Posted by on 19 March 2015 - 12:38 PM

As an addendum to my alternate UI proposal, I might propose that any "unspent" research points remaining in the middle might represent and influence the pace of "ambient" research -- so if you had two points to spend, you could put them both into construction and all other research would progress slowly or not at all -- or you could leave them both "unspent" which would increase the pace of ambient research in all categories.


In that system, if we assume that the "active" pace costs 1 research point, then having 5 research points unspent is effectively the same as having them spent 1 to each category -- but the advantage would be that if you got a 6th point, with 5 unspent and one allocated to construction, then all categories would behave as base-line "active" with base-line "aggressive" in construction -- and the twist would be that active maybe costs 1 point, but aggressive research costs 3 (which would emulate diminishing returns of one category getting too far ahead of other research, which is often the case in the real world).
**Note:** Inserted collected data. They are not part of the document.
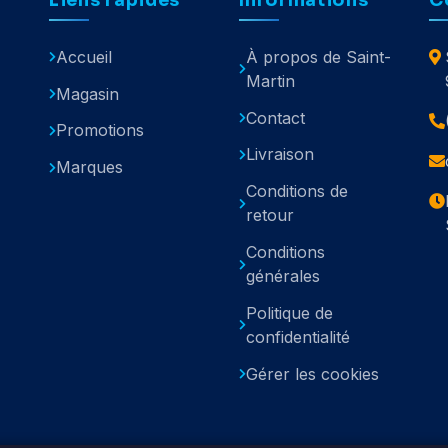
Accueil
À propos de Saint-
Martin
Magasin
Contact
Promotions
Livraison
Marques
Conditions de
retour
Conditions
générales
Politique de
confidentialité
Gérer les cookies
So in effect, the "unspent" points would become a sort of base-stat, that could be sacrificed to gain advantage in one or a few categories, but your pace is always increasing so you can put your research discoveries on a curve to balance them.
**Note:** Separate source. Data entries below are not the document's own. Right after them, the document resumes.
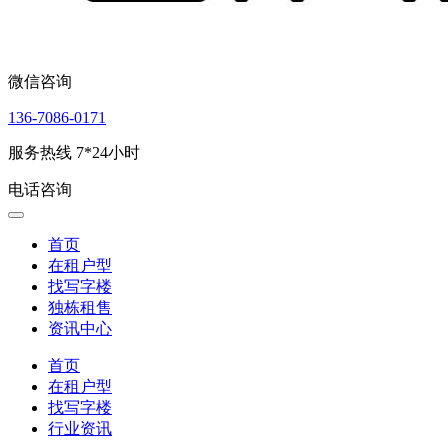
微信咨询
136-7086-0171
服务热线 7*24小时
电话咨询
首页
在租户型
找写字楼
独栋租售
资讯中心
首页
在租户型
找写字楼
行业资讯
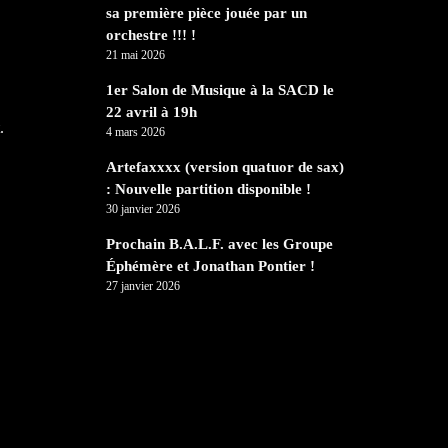
sa première pièce jouée par un
orchestre !!! !
21 mai 2026
1er Salon de Musique à la SACD le
22 avril à 19h
.
4 mars 2026
Artefaxxxx (version quatuor de sax)
: Nouvelle partition disponible !
30 janvier 2026
Prochain B.A.L.F. avec les Groupe
Éphémère et Jonathan Pontier !
27 janvier 2026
Obviously this is a different design than what you have, and its balanced differently (e.g. in this system, with a discovery curve, you couldn't plow everything into 1 category and master that while being downright rudimentary in others, but that seems possible in your system.) so take it or leave it smile.png I'm imagining all kinds of good uses for what I just described, so I'm definitely keeping it for myself -- but feel free to use it too if you like.

#5217683 2D vs 3D

Posted by on 19 March 2015 - 12:16 PM

I plan on writing a blog post about how 2D games being easier is a misconception. I do agree in some areas 2D is easier, however 2D does have its own set of problem that are just simply easier to solve in 3D. Especially design and gameplay wise, the challenges you face with 2D are just purley different than the challenges in 3D


Its true of course that 2D has its own unique challenges that 3D does not have. But in general 3D has most of challenges that exist in 2D, and they're all complicated by an extra dimension and 3 extra degrees of freedom -- plus 3D games have their own set of unique challenges and it pretty significantly dwarfs the set of challenges in 2D, in my experience. Usually, you only run up against significant difficulties in 2D when you are emulating 3D in some way -- isometric engines with large and tall objects are famously less straight-forward in 2D than achieving the same effect in full 3D, and old-school arcade racers like Pole Position are odd ducks, even if they aren't all that complicated.


Design is surely different as you point out, but the OP is asking about graphics programming, not design, so I'm not sure that's relevant to the discussion. I'll be interested in reading your blog though, it sounds like an interesting topic and maybe you'll sway me.